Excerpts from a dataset
★ ★ ★

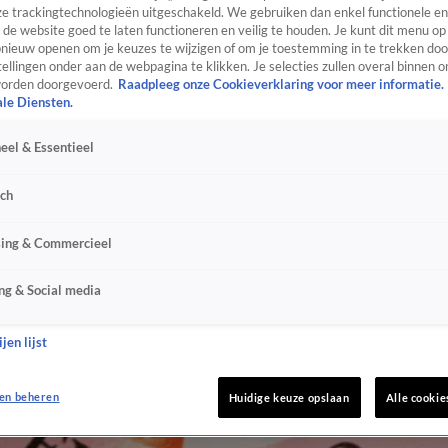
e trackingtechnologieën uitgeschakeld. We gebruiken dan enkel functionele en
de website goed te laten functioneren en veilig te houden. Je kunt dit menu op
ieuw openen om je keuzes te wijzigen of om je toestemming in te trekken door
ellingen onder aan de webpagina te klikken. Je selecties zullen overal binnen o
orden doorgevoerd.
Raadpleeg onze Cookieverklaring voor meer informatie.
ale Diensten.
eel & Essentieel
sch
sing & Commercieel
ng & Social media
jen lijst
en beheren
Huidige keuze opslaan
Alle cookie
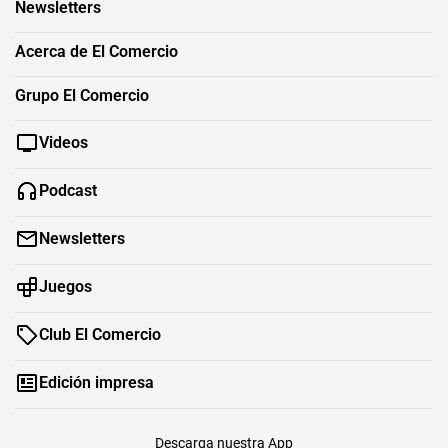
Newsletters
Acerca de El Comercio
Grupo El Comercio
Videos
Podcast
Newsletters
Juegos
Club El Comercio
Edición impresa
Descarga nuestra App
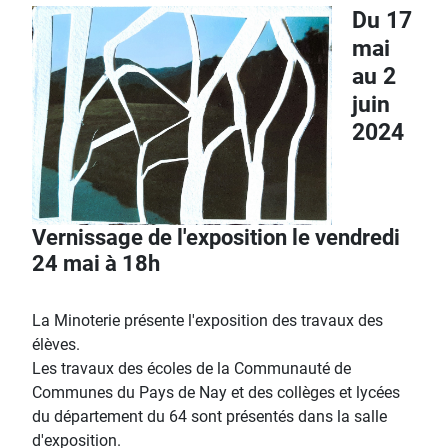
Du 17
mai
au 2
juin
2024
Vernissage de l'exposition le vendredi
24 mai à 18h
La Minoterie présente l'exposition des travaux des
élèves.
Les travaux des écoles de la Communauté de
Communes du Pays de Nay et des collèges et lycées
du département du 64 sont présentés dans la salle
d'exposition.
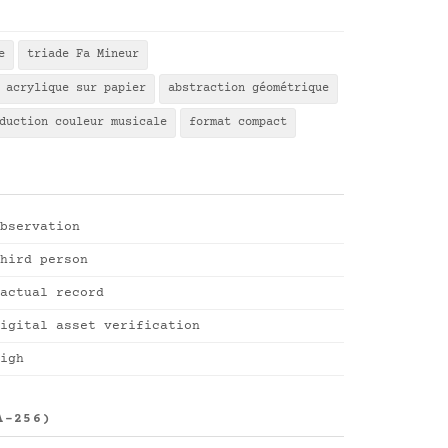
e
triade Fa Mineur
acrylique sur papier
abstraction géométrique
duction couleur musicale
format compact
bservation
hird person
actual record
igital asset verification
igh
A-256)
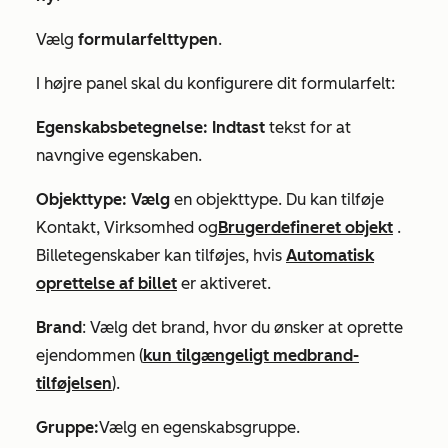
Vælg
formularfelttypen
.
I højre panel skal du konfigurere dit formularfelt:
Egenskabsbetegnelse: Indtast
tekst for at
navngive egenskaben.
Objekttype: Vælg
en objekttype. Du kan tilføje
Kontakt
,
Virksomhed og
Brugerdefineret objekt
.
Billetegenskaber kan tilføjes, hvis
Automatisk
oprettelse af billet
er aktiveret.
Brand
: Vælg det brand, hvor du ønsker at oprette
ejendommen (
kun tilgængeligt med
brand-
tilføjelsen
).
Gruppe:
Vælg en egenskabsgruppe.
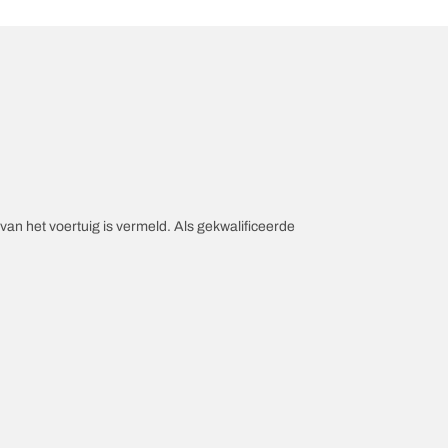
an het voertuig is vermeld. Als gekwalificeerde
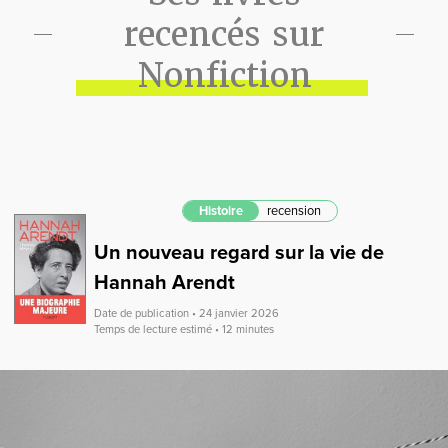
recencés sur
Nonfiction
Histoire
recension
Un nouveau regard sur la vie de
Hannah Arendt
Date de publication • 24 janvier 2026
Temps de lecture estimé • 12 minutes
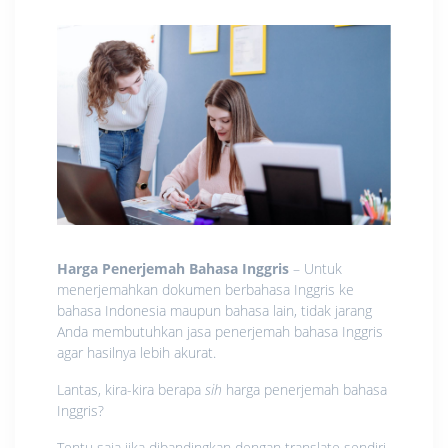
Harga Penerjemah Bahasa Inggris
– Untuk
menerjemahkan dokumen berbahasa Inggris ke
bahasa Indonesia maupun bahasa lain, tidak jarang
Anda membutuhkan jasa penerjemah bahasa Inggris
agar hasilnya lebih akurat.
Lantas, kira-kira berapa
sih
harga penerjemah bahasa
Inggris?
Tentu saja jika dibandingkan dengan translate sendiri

★ ★ ★

◆ Description of the task ◆
Reproduce the data above exactly, leaving out any picture in it.

◆ Output ◆
e trackingtechnologieën uitgeschakeld. We gebruiken dan enkel functionele en
de website goed te laten functioneren en veilig te houden. Je kunt dit menu op
ieuw openen om je keuzes te wijzigen of om je toestemming in te trekken door
ellingen onder aan de webpagina te klikken. Je selecties zullen overal binnen o
orden doorgevoerd.
Raadpleeg onze Cookieverklaring voor meer informatie.
ale Diensten.
eel & Essentieel
sch
sing & Commercieel
ng & Social media
jen lijst
en beheren
Huidige keuze opslaan
Alle cookie
Newsletters
Acerca de El Comercio
Grupo El Comercio
Videos
Podcast
Newsletters
Juegos
Club El Comercio
Edición impresa
Descarga nuestra App
Du 17
mai
au 2
juin
2024
Vernissage de l'exposition le vendredi
24 mai à 18h
La Minoterie présente l'exposition des travaux des
élèves.
Les travaux des écoles de la Communauté de
Communes du Pays de Nay et des collèges et lycées
du département du 64 sont présentés dans la salle
d'exposition.
e
triade Fa Mineur
acrylique sur papier
abstraction géométrique
duction couleur musicale
format compact
bservation
hird person
actual record
igital asset verification
igh
A-256)
Vælg
formularfelttypen
.
I højre panel skal du konfigurere dit formularfelt:
Egenskabsbetegnelse: Indtast
tekst for at
navngive egenskaben.
Objekttype: Vælg
en objekttype. Du kan tilføje
Kontakt
,
Virksomhed og
Brugerdefineret objekt
.
Billetegenskaber kan tilføjes, hvis
Automatisk
oprettelse af billet
er aktiveret.
Brand
: Vælg det brand, hvor du ønsker at oprette
ejendommen (
kun tilgængeligt med
brand-
tilføjelsen
).
Gruppe:
Vælg en egenskabsgruppe.
an het voertuig is vermeld. Als gekwalificeerde
recencés sur
Nonfiction
Histoire
recension
Un nouveau regard sur la vie de
Hannah Arendt
Date de publication • 24 janvier 2026
Temps de lecture estimé • 12 minutes
Harga Penerjemah Bahasa Inggris
– Untuk
menerjemahkan dokumen berbahasa Inggris ke
bahasa Indonesia maupun bahasa lain, tidak jarang
Anda membutuhkan jasa penerjemah bahasa Inggris
agar hasilnya lebih akurat.
Lantas, kira-kira berapa
sih
harga penerjemah bahasa
Inggris?
Tentu saja jika dibandingkan dengan translate sendiri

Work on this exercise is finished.